Writes are atomic (write to .tmp, then os.replace). Thread-safe via threading.Lock.

Usage

fast_search(pattern="def process_.*event")

With options

fast_search(
    pattern="class.*Controller",
    path="src/api",           # restrict to subdirectory
    max_results=100,          # default 50
    case_insensitive=True,    # default False
)

Explain mode

Add explain=True to see search diagnostics:

fast_search(pattern="def process_.*event", explain=True)

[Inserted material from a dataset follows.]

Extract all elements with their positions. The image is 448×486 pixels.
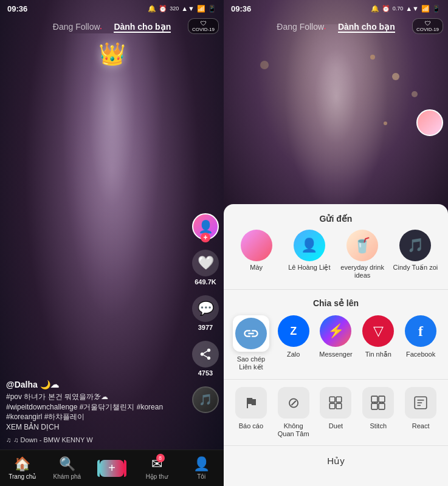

Output includes a diagnostics section:

src/handlers/events.py:42: def process_user_event(self, ...):
(trigram filter: 3 candidates)

--- Search Diagnostics ---
Pattern:            def process_.*event
Trigrams:           ['def', 'ef ', 'f p', ' pr', 'pro', 'roc', 'oce', 'ces', 'ess', 'eve', 'ven', 'ent']
Posting sizes:      [1204, 892, 567, 43, 31, 28, 15, 22, 18, 12, 9, 156]
Candidates:         3 / 4521 files (0.07%)
Selectivity:        PASS (threshold: 10.0%)
Mode:               trigram-filtered

Selectivity threshold

Control when the index is bypassed:

fast_search(
    pattern="import",
    selectivity_threshold=0.05,  # stricter: skip if >5% files match
)

The threshold only applies to codebases with 100+ indexed files. For small projects, the index is always used.

Threshold Behavior
0.10 (default) Skip index if >10% of files match
0.0 Always skip index (full scan)
1.0 Never skip index
0.05 Stricter — only use index for very selective queries

When Trigram Search Falls Back

The index is skipped and a full scan is used when:

  • No extractable trigrams: Patterns like .*, \d+, [abc]+ have no literal character runs
  • Threshold exceeded: Too many files contain the required trigrams (broad query)
  • Index not built: Run reindex to build the trigram index
  • Index build failed: Storage or permission errors during auto-build

The explain mode tells you exactly which case applies.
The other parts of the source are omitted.